Problem details: Output every record below precisely as it is written.

(Collected data)
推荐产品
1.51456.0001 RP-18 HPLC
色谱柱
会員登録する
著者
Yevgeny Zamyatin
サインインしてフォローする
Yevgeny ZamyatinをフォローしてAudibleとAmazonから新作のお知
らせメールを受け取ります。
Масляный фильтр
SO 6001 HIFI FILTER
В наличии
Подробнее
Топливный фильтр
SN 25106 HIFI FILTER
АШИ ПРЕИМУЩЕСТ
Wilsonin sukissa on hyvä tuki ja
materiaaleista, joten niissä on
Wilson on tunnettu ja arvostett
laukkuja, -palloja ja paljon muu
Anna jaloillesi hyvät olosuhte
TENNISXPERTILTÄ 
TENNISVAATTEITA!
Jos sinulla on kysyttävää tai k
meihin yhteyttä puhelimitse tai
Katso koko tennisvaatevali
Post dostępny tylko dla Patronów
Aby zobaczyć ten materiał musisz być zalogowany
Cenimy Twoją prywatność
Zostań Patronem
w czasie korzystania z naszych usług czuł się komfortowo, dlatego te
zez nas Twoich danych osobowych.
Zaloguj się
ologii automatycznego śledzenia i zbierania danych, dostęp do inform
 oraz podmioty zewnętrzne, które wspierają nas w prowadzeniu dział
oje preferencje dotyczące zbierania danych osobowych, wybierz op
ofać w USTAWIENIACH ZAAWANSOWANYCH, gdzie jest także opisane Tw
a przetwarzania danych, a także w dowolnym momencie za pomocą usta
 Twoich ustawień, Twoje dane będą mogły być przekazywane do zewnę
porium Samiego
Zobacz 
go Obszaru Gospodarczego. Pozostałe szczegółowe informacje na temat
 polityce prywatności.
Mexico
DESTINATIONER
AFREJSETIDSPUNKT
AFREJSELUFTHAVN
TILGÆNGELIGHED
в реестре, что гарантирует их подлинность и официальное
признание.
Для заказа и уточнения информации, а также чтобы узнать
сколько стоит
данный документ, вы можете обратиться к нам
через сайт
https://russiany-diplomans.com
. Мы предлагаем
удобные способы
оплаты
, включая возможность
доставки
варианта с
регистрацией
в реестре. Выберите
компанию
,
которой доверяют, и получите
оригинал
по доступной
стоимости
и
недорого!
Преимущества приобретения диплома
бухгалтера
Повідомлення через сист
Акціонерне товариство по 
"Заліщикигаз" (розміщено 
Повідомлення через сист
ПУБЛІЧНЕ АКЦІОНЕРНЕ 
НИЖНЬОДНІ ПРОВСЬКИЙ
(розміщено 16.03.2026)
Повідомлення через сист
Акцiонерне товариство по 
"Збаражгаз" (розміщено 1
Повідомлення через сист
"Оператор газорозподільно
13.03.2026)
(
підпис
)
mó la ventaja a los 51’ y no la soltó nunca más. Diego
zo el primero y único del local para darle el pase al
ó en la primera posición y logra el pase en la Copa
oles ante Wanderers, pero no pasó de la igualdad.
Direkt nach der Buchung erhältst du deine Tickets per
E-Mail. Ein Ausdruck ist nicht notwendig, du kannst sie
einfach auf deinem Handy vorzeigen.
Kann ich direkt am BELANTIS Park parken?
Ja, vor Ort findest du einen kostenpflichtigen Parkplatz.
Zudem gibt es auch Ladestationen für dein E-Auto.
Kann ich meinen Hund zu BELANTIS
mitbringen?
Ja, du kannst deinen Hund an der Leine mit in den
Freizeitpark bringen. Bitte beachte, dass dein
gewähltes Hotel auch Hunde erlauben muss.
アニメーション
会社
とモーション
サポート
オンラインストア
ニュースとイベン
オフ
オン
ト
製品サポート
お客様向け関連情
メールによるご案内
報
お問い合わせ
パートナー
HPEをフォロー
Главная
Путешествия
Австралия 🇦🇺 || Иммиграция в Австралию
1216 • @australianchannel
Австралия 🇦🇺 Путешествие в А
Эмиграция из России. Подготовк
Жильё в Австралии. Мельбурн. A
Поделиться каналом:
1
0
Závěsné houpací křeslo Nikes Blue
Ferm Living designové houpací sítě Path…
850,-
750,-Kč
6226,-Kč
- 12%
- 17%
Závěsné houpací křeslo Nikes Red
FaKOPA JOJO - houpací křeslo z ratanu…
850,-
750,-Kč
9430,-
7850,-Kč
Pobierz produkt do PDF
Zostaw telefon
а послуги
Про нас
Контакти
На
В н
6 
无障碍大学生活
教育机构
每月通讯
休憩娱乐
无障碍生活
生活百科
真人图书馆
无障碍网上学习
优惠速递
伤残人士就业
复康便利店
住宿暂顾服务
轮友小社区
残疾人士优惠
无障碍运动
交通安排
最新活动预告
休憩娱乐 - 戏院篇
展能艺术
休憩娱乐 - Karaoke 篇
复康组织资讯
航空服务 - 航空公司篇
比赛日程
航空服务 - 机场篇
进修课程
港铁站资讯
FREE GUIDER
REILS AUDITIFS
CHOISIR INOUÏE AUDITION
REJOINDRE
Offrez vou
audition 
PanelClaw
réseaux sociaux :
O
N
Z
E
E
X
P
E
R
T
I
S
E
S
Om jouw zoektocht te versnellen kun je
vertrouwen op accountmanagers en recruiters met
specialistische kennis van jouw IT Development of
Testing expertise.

Answer box:
推荐产品
1.51456.0001 RP-18 HPLC
色谱柱
会員登録する
著者
Yevgeny Zamyatin
サインインしてフォローする
Yevgeny ZamyatinをフォローしてAudibleとAmazonから新作のお知
らせメールを受け取ります。
Масляный фильтр
SO 6001 HIFI FILTER
В наличии
Подробнее
Топливный фильтр
SN 25106 HIFI FILTER
АШИ ПРЕИМУЩЕСТ
Wilsonin sukissa on hyvä tuki ja
materiaaleista, joten niissä on
Wilson on tunnettu ja arvostett
laukkuja, -palloja ja paljon muu
Anna jaloillesi hyvät olosuhte
TENNISXPERTILTÄ 
TENNISVAATTEITA!
Jos sinulla on kysyttävää tai k
meihin yhteyttä puhelimitse tai
Katso koko tennisvaatevali
Post dostępny tylko dla Patronów
Aby zobaczyć ten materiał musisz być zalogowany
Cenimy Twoją prywatność
Zostań Patronem
w czasie korzystania z naszych usług czuł się komfortowo, dlatego te
zez nas Twoich danych osobowych.
Zaloguj się
ologii automatycznego śledzenia i zbierania danych, dostęp do inform
 oraz podmioty zewnętrzne, które wspierają nas w prowadzeniu dział
oje preferencje dotyczące zbierania danych osobowych, wybierz op
ofać w USTAWIENIACH ZAAWANSOWANYCH, gdzie jest także opisane Tw
a przetwarzania danych, a także w dowolnym momencie za pomocą usta
 Twoich ustawień, Twoje dane będą mogły być przekazywane do zewnę
porium Samiego
Zobacz 
go Obszaru Gospodarczego. Pozostałe szczegółowe informacje na temat
 polityce prywatności.
Mexico
DESTINATIONER
AFREJSETIDSPUNKT
AFREJSELUFTHAVN
TILGÆNGELIGHED
в реестре, что гарантирует их подлинность и официальное
признание.
Для заказа и уточнения информации, а также чтобы узнать
сколько стоит
данный документ, вы можете обратиться к нам
через сайт
https://russiany-diplomans.com
. Мы предлагаем
удобные способы
оплаты
, включая возможность
доставки
варианта с
регистрацией
в реестре. Выберите
компанию
,
которой доверяют, и получите
оригинал
по доступной
стоимости
и
недорого!
Преимущества приобретения диплома
бухгалтера
Повідомлення через сист
Акціонерне товариство по 
"Заліщикигаз" (розміщено 
Повідомлення через сист
ПУБЛІЧНЕ АКЦІОНЕРНЕ 
НИЖНЬОДНІ ПРОВСЬКИЙ
(розміщено 16.03.2026)
Повідомлення через сист
Акцiонерне товариство по 
"Збаражгаз" (розміщено 1
Повідомлення через сист
"Оператор газорозподільно
13.03.2026)
(
підпис
)
mó la ventaja a los 51’ y no la soltó nunca más. Diego
zo el primero y único del local para darle el pase al
ó en la primera posición y logra el pase en la Copa
oles ante Wanderers, pero no pasó de la igualdad.
Direkt nach der Buchung erhältst du deine Tickets per
E-Mail. Ein Ausdruck ist nicht notwendig, du kannst sie
einfach auf deinem Handy vorzeigen.
Kann ich direkt am BELANTIS Park parken?
Ja, vor Ort findest du einen kostenpflichtigen Parkplatz.
Zudem gibt es auch Ladestationen für dein E-Auto.
Kann ich meinen Hund zu BELANTIS
mitbringen?
Ja, du kannst deinen Hund an der Leine mit in den
Freizeitpark bringen. Bitte beachte, dass dein
gewähltes Hotel auch Hunde erlauben muss.
アニメーション
会社
とモーション
サポート
オンラインストア
ニュースとイベン
オフ
オン
ト
製品サポート
お客様向け関連情
メールによるご案内
報
お問い合わせ
パートナー
HPEをフォロー
Главная
Путешествия
Австралия 🇦🇺 || Иммиграция в Австралию
1216 • @australianchannel
Австралия 🇦🇺 Путешествие в А
Эмиграция из России. Подготовк
Жильё в Австралии. Мельбурн. A
Поделиться каналом:
1
0
Závěsné houpací křeslo Nikes Blue
Ferm Living designové houpací sítě Path…
850,-
750,-Kč
6226,-Kč
- 12%
- 17%
Závěsné houpací křeslo Nikes Red
FaKOPA JOJO - houpací křeslo z ratanu…
850,-
750,-Kč
9430,-
7850,-Kč
Pobierz produkt do PDF
Zostaw telefon
а послуги
Про нас
Контакти
На
В н
6 
无障碍大学生活
教育机构
每月通讯
休憩娱乐
无障碍生活
生活百科
真人图书馆
无障碍网上学习
优惠速递
伤残人士就业
复康便利店
住宿暂顾服务
轮友小社区
残疾人士优惠
无障碍运动
交通安排
最新活动预告
休憩娱乐 - 戏院篇
展能艺术
休憩娱乐 - Karaoke 篇
复康组织资讯
航空服务 - 航空公司篇
比赛日程
航空服务 - 机场篇
进修课程
港铁站资讯
FREE GUIDER
REILS AUDITIFS
CHOISIR INOUÏE AUDITION
REJOINDRE
Offrez vou
audition 
PanelClaw
réseaux sociaux :
O
N
Z
E
E
X
P
E
R
T
I
S
E
S
Om jouw zoektocht te versnellen kun je
vertrouwen op accountmanagers en recruiters met
specialistische kennis van jouw IT Development of
Testing expertise.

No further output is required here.